Ciência & Saúde Coletiva

Print version ISSN 1413-8123

Ciênc. saúde coletiva vol.9 n.4 Rio de Janeiro Oct./Dec. 2004

http://dx.doi.org/10.1590/S1413-81232004000400007 

ARTIGO ARTICLE

 

From degeneration to infection/inflammation, and from individual-centered to ecologic approaches to investigation of evolving patterns of diseases occurrences in populations

 

Da degeneração à infecção e da abordagem centrada no indivíduo à investigação ecológica dos padrões de ocorrência de enfermidades nas populações

 

 

Maria Inês Reinert Azambuja

Faculdade de Medicina, UFRGS. Rua Ramiro Barcelos 2600, 4º andar, 90035-003, Porto Alegre RS Brasil. miazambuja@via-rs.net

 

 


ABSTRACT

Variation in attributes of CHD cases over time suggests a temporal change in the source sub-population of cases. It is proposed that an early 20th century expansion of a CHD-prone sub-population, characterized by high-serum cholesterol phenotype and high case-fatality – and which contributed with most of the CHD cases and deaths during the 1960s – may have followed the 1918 Influenza Pandemic. The extinction of those birth-cohorts would have resulted in a relative increase in cases coming from a second source sub-population, characterized by insulin resistance and chronic expression of low grade inflammation markers, comparatively less vulnerable to acutely die from CHD. This re-interpretation of the CHD trend, and the abandonment of the idea of degeneration for inflammation/infection calls for a change in epidemiology. Besides exposures (diet, infection...), temporal variations in proportional representations of inherited and acquired phenotypes associated with individual resistance/vulnerability, would be important determinants of evolving patterns of diseases occurrences in populations.

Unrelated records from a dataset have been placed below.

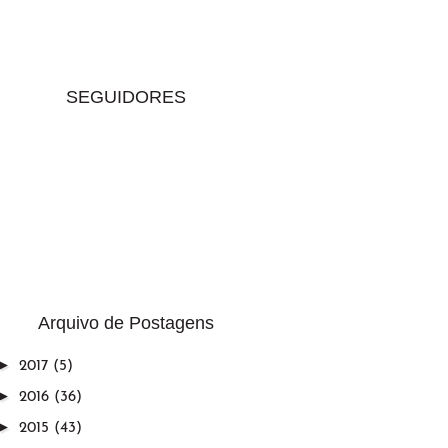
SEGUIDORES
Arquivo de Postagens
►
2017
(5)
►
2016
(36)
►
2015
(43)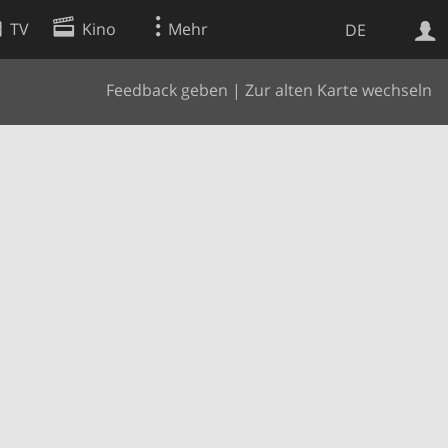
TV
Kino
Mehr
DE
Feedback geben
|
Zur alten Karte wechseln
Websuche
Apps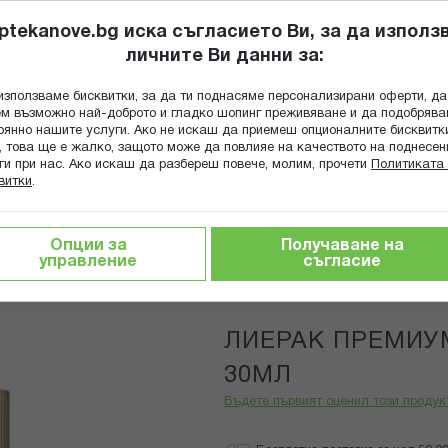
ptekanove.bg иска съгласието Ви, за да използ
личните Ви данни за:
ПОПИТАЙ Ф
използваме бисквитки, за да ти поднасяме персонализирани оферти, да
Търсене
м възможно най-доброто и гладко шопинг преживяване и да подобряв
оянно нашите услуги. Ако не искаш да приемеш опционалните бисквитк
КА
ГРИЖА ЗА МАЙКАТА И ДЕТЕТО
ХРАНИТЕЛНИ ДОБАВКИ
, това ще е жалко, защото може да повлияе на качеството на поднесен
ги при нас. Ако искаш да разбереш повече, молим, прочети
Политиката 
витки
.
тика за лице
ЛИЕРАК ПРЕМИУМ СЪВЪРШЕН СЕРУМ 30М
Опции за
Получаване на
управление
съгласие
Lierac
ЛИЕРАК ПРЕМИУ
30МЛ
Бъдете първият оценил този продук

Key words: Influenza, Heart disease, Epidemic, Mortality, Ecologic studies


RESUMO

A variação registrada nos atributos dos casos de Doença Isquêmica do Coração (DIC) ao longo do tempo sugere variação temporal na subpopulação fonte dos casos. Propõe-se que tenha ocorrido, em associação com a Pandemia de Influenza de 1918, a expansão de uma subpopulação caracterizada por um fenótipo de hipercolesterolemia e alta propensão à mortalidade por DIC, que teria contribuído com a maior parte dos casos e dos óbitos por DIC registrados na década de 1960. A progressiva extinção daquelas coortes de nascimento teria resultado em crescimento relativo dos casos de DIC oriundos de uma segunda subpopulação, caracterizada por resistência à insulina e expressão de marcadores associados a inflamação crônica subclínica. Esta re-interpretação da tendência temporal da mortalidade por DIC, e o abandono da idéia de degeneração pela idéia de inflamação/infecção pede por uma mudança na epidemiologia. Além de exposições ambientais (dieta, infecção), variações temporais nas representações proporcionais de fenótipos associados à resistência e à vulnerabilidade individual seriam importantes determinantes dos padrões de ocorrência de doenças em populações.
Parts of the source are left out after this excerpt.